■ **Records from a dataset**
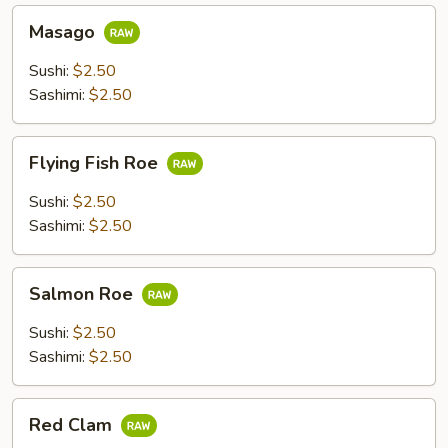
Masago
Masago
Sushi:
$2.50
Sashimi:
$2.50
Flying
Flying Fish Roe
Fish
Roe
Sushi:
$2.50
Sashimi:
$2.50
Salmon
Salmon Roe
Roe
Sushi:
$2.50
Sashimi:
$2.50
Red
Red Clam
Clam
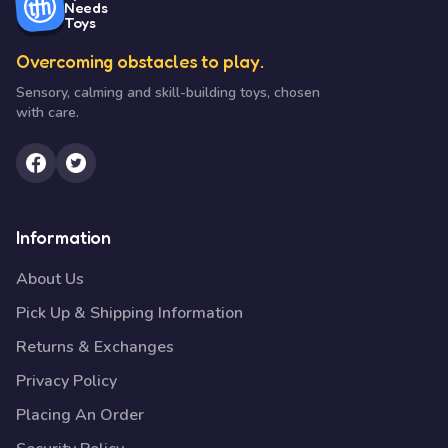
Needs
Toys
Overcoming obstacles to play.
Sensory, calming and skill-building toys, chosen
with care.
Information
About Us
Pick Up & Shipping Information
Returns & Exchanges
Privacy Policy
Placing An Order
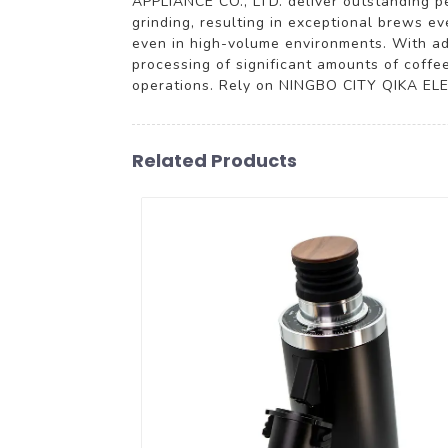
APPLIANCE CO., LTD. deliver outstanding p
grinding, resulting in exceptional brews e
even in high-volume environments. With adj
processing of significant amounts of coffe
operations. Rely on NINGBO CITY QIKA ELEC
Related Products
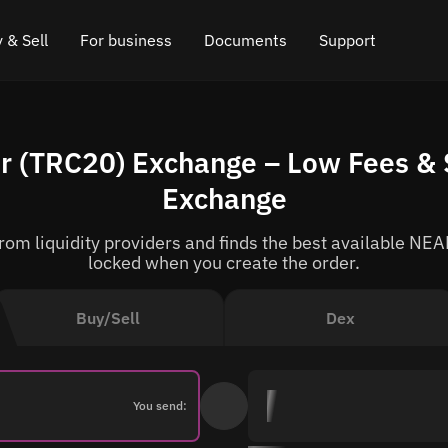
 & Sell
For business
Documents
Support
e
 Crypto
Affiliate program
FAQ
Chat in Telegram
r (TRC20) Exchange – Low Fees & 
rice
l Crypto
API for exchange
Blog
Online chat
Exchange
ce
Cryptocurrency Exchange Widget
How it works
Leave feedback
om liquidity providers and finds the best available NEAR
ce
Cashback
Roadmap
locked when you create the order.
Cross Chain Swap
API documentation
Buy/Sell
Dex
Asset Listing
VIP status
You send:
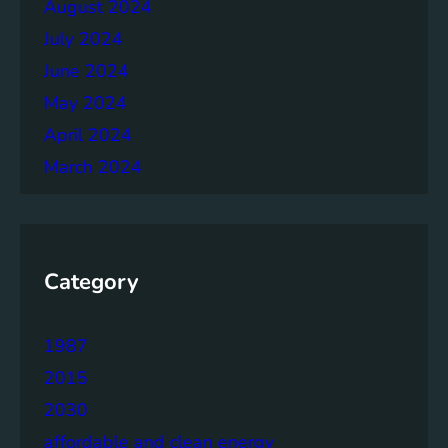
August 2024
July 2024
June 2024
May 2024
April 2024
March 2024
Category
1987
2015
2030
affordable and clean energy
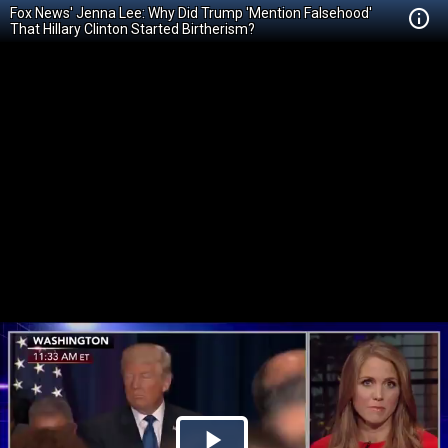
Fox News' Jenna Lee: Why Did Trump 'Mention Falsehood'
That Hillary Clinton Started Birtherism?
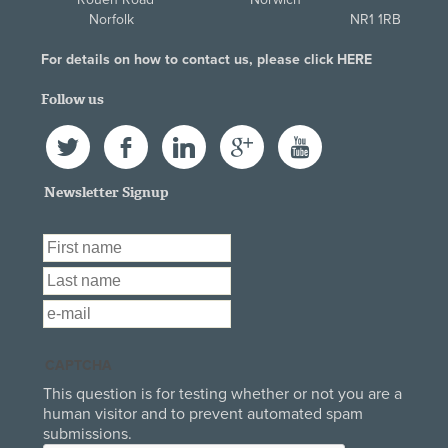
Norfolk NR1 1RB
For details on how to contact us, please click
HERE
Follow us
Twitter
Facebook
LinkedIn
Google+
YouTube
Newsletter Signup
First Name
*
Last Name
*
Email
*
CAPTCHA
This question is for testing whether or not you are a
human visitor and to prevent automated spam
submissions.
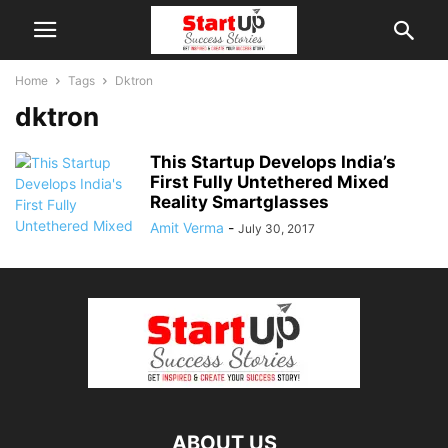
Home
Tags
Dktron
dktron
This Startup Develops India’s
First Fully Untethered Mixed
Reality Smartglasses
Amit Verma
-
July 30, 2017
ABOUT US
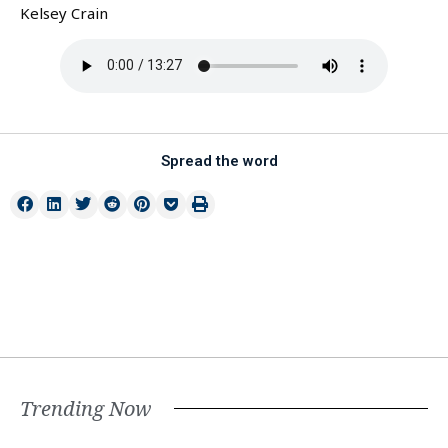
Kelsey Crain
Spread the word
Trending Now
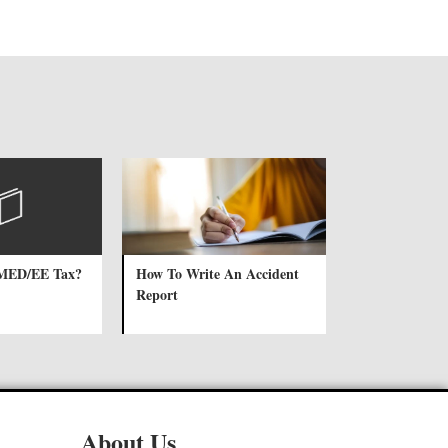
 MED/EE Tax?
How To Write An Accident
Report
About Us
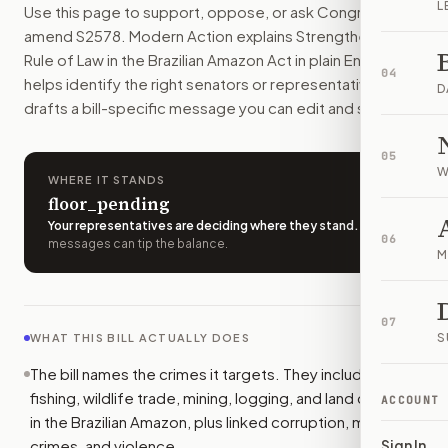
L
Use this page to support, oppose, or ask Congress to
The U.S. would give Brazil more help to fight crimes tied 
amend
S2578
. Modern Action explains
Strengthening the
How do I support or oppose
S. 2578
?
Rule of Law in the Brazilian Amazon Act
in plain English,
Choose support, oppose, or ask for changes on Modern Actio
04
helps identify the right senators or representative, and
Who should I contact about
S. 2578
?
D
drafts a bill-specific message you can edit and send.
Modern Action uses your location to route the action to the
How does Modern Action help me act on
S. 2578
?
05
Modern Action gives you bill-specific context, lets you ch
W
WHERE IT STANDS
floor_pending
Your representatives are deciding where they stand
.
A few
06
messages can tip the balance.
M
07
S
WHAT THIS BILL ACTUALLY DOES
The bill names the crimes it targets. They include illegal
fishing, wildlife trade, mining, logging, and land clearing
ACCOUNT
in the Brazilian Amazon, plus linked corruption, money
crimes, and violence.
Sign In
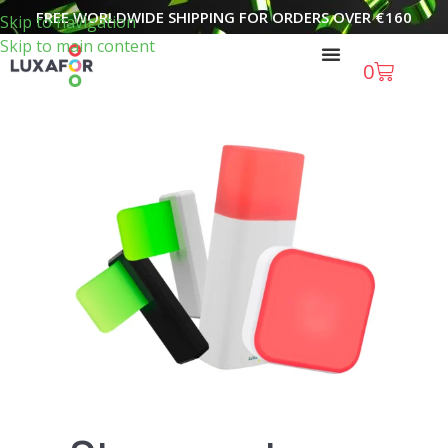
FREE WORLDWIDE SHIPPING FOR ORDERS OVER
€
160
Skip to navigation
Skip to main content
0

■ **Task description**
Transcribe all data precisely. Pictures are not copied.

■ **Exercise result**
Masago
Masago
Sushi:
$2.50
Sashimi:
$2.50
Flying
Flying Fish Roe
Fish
Roe
Sushi:
$2.50
Sashimi:
$2.50
Salmon
Salmon Roe
Roe
Sushi:
$2.50
Sashimi:
$2.50
Red
Red Clam
Clam
Needs
Toys
Overcoming obstacles to play.
Sensory, calming and skill-building toys, chosen
with care.
Information
About Us
Pick Up & Shipping Information
Returns & Exchanges
Privacy Policy
Placing An Order
APPLIANCE CO., LTD. deliver outstanding p
grinding, resulting in exceptional brews e
even in high-volume environments. With adj
processing of significant amounts of coffe
operations. Rely on NINGBO CITY QIKA ELEC
Related Products
 & Sell
For business
Documents
Support
e
 Crypto
Affiliate program
FAQ
Chat in Telegram
r (TRC20) Exchange – Low Fees & 
rice
l Crypto
API for exchange
Blog
Online chat
Exchange
ce
Cryptocurrency Exchange Widget
How it works
Leave feedback
om liquidity providers and finds the best available NEAR
ce
Cashback
Roadmap
locked when you create the order.
Cross Chain Swap
API documentation
Buy/Sell
Dex
Asset Listing
VIP status
You send:
August 2024
July 2024
June 2024
May 2024
April 2024
March 2024
Category
1987
2015
2030
affordable and clean energy
Fox News' Jenna Lee: Why Did Trump 'Mention Falsehood'
That Hillary Clinton Started Birtherism?
Norfolk NR1 1RB
For details on how to contact us, please click
HERE
Follow us
Twitter
Facebook
LinkedIn
Google+
YouTube
Newsletter Signup
First Name
*
Last Name
*
Email
*
CAPTCHA
This question is for testing whether or not you are a
human visitor and to prevent automated spam
submissions.
Home
Tags
Dktron
dktron
This Startup Develops India’s
First Fully Untethered Mixed
Reality Smartglasses
Amit Verma
-
July 30, 2017
ABOUT US
Kelsey Crain
Spread the word
Trending Now
 MED/EE Tax?
How To Write An Accident
Report
About Us
L
Use this page to support, oppose, or ask Congress to
The U.S. would give Brazil more help to fight crimes tied 
amend
S2578
. Modern Action explains
Strengthening the
How do I support or oppose
S. 2578
?
Rule of Law in the Brazilian Amazon Act
in plain English,
Choose support, oppose, or ask for changes on Modern Actio
04
helps identify the right senators or representative, and
Who should I contact about
S. 2578
?
D
drafts a bill-specific message you can edit and send.
Modern Action uses your location to route the action to the
How does Modern Action help me act on
S. 2578
?
05
Modern Action gives you bill-specific context, lets you ch
W
WHERE IT STANDS
floor_pending
Your representatives are deciding where they stand
.
A few
06
messages can tip the balance.
M
07
S
WHAT THIS BILL ACTUALLY DOES
The bill names the crimes it targets. They include illegal
fishing, wildlife trade, mining, logging, and land clearing
ACCOUNT
in the Brazilian Amazon, plus linked corruption, money
crimes, and violence.
Sign In
FREE WORLDWIDE SHIPPING FOR ORDERS OVER
€
160
Skip to navigation
Skip to main content
0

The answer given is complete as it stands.